Solar Water Heater

Top 10 Basic Controllers and Systems for Solar Water Heating

  1. Basic components

Collectors absorb sunlight and transform it into heat. Their mounting should be in an optimal location for receiving sunlight. The flow system guides the heated water to its destinations. A controller decides when to allow water or heat exchange fluids to move. In active systems, you have electrically controlled pumps.

  1. Collectors

Probably the most important decision you will make is what kind of collector you will use in your water heating system. There are a number of designs and mechanisms appropriate for differing conditions and budgets. Some are basic, like the ICS collectors, some are more complex like evacuated tube collectors.

  1. Flat-plate collectors

The most commonly used collectors because of their efficiency and low maintenance needs. An enclosed, thin rectangular box has a glazed window on one side. This allows the sunlight to pass through to hit rows of circulation tubes. To maximize efficiency, the tubes sit on an absorber plate insulated from the housing of the collector.

  1. ICS collectors

Integrated collector storage are direct collectors often used in swimming pools and less economically developed countries due to their low cost, ease of installation and relatively good efficiency. The water to be heated is simply placed in the collector and the sun does the rest. Add a pump and you’re good to go.

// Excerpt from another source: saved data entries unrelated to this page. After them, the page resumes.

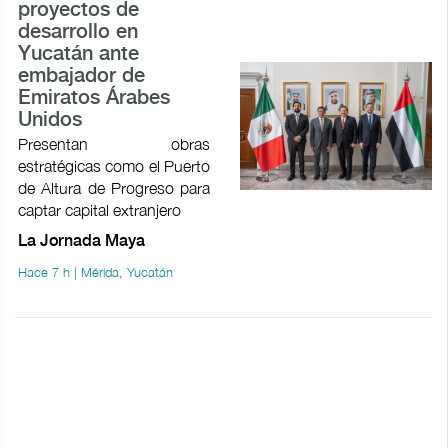
proyectos de
desarrollo en
Yucatán ante
embajador de
Emiratos Árabes
Unidos
Presentan obras
estratégicas como el Puerto
de Altura de Progreso para
captar capital extranjero
La Jornada Maya
Hace 7 h | Mérida, Yucatán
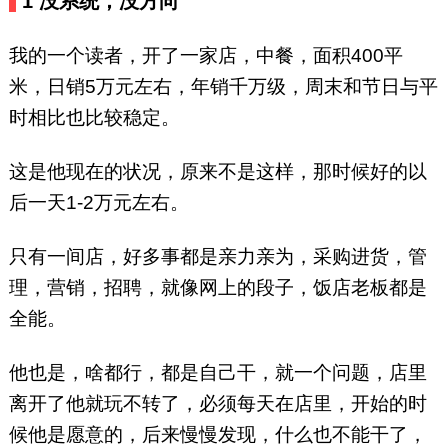
1 没系统，没方向
我的一个读者，开了一家店，中餐，面积400平
米，日销5万元左右，年销千万级，周末和节日与平
时相比也比较稳定。
这是他现在的状况，原来不是这样，那时候好的以
后一天1-2万元左右。
只有一间店，好多事都是亲力亲为，采购进货，管
理，营销，招聘，就像网上的段子，饭店老板都是
全能。
他也是，啥都行，都是自己干，就一个问题，店里
离开了他就玩不转了，必须每天在店里，开始的时
候他是愿意的，后来慢慢发现，什么也不能干了，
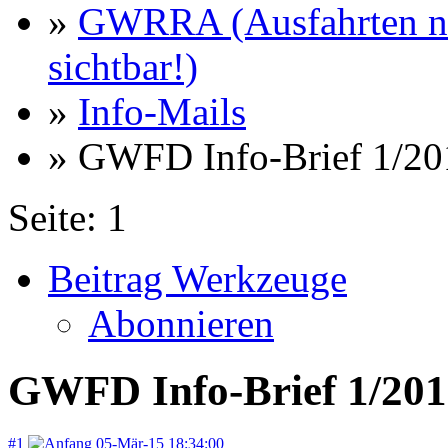
»
GWRRA (Ausfahrten nu
sichtbar!)
»
Info-Mails
» GWFD Info-Brief 1/20
Seite:
1
Beitrag Werkzeuge
Abonnieren
GWFD Info-Brief 1/20
#1
05-Mär-15 18:34:00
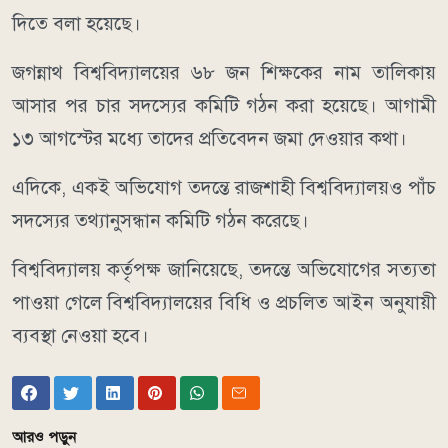
দিতে বলা হয়েছে।
জগন্নাথ বিশ্ববিদ্যালয়ের ৬৮ জন শিক্ষকের নাম তালিকায়
আসার পর চার সদস্যের কমিটি গঠন করা হয়েছে। আগামী
১৩ আগস্টের মধ্যে তাদের প্রতিবেদন জমা দেওয়ার কথা।
এদিকে, একই অভিযোগ তদন্তে রাজশাহী বিশ্ববিদ্যালয়ও পাঁচ
সদস্যের তথ্যানুসন্ধান কমিটি গঠন করেছে।
বিশ্ববিদ্যালয় কর্তৃপক্ষ জানিয়েছে, তদন্তে অভিযোগের সত্যতা
পাওয়া গেলে বিশ্ববিদ্যালয়ের বিধি ও প্রচলিত আইন অনুযায়ী
ব্যবস্থা নেওয়া হবে।
আরও পড়ুন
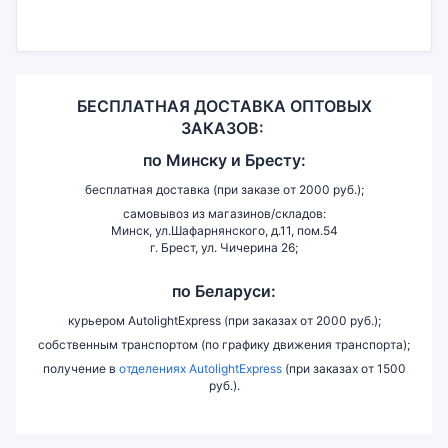
БЕСПЛАТНАЯ ДОСТАВКА ОПТОВЫХ
ЗАКАЗОВ:
по
Минску и
Бресту:
бесплатная доставка (при заказе от 2000 руб.);
самовывоз из магазинов/складов:
Минск, ул.Шафарнянского, д.11, пом.54
г. Брест, ул. Чичерина 26;
по Беларуси:
курьером AutolightExpress (при заказах от 2000 руб.);
собственным транспортом (по графику движения транспорта);
получение в
отделениях AutolightExpress
(при заказах от 1500
руб.).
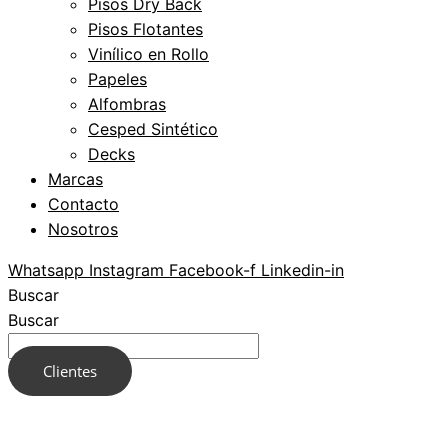
Pisos Dry Back
Pisos Flotantes
Vinílico en Rollo
Papeles
Alfombras
Cesped Sintético
Decks
Marcas
Contacto
Nosotros
Whatsapp
Instagram
Facebook-f
Linkedin-in
Buscar
Buscar
Clientes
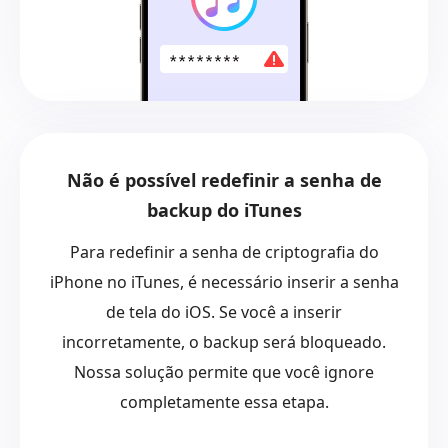
Não é possível redefinir a senha de
backup do iTunes
Para redefinir a senha de criptografia do
iPhone no iTunes, é necessário inserir a senha
de tela do iOS. Se você a inserir
incorretamente, o backup será bloqueado.
Nossa solução permite que você ignore
completamente essa etapa.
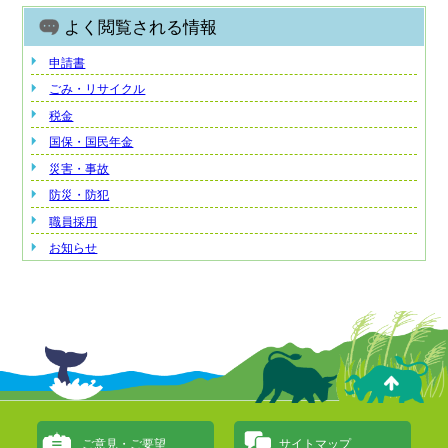
よく閲覧される情報
申請書
ごみ・リサイクル
税金
国保・国民年金
災害・事故
防災・防犯
職員採用
お知らせ
ご意見・ご要望
サイトマップ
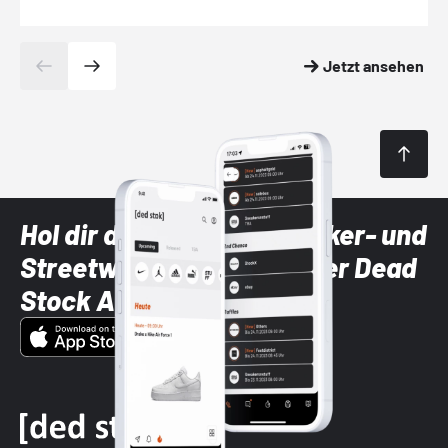
Jetzt ansehen
Hol dir die neuesten Sneaker- und
Streetwear-Brands mit der Dead
Stock App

  1. Evacuated tube collectors

Copper rods run through a vacuum tube, the sun heats the copper which is an excellent conductor of heat, and this travels to a large copper pipe with the water inside. Although expensive, these are reliable and freeze-free collectors.

  1. Complete systems

These are the entire collections of components and associated equipment connected together to collect solar energy to convert it into heat for your needs. There are many different types of systems but the most basic categories include passive, active, direct and indirect.

  1. Passive systems

Passive systems require little input other than the sun and a means of pumping the water around (as long as the pump is not contained within the solar heating system itself, it’s passive). A passive system contains no moving parts.

  1. Active systems

These are able to produce more output energy for your use, and they can also work in a wider variety of designs and climates. As the name implies, they are categorised by having a powered appliance and a controller within the system, forcing circulation at prescribed times.

  1. Direct systems

Direct systems have the water sitting inside the collector, heated directly by the sun. Open-loop systems are an example of this. Once the water is heated, it is taken out of the loop and fresh water is drawn in to wait for its turn for heating.

  1. Indirect systems

Indirect systems use a secondary fluid to collect heat which is then transferred to the water via a heat exchanger. These systems are more common in colder climates prone to freezing. Closed-loop systems are an example of this. The fluid is constantly circulating, hence it is also an active system because it needs a pump.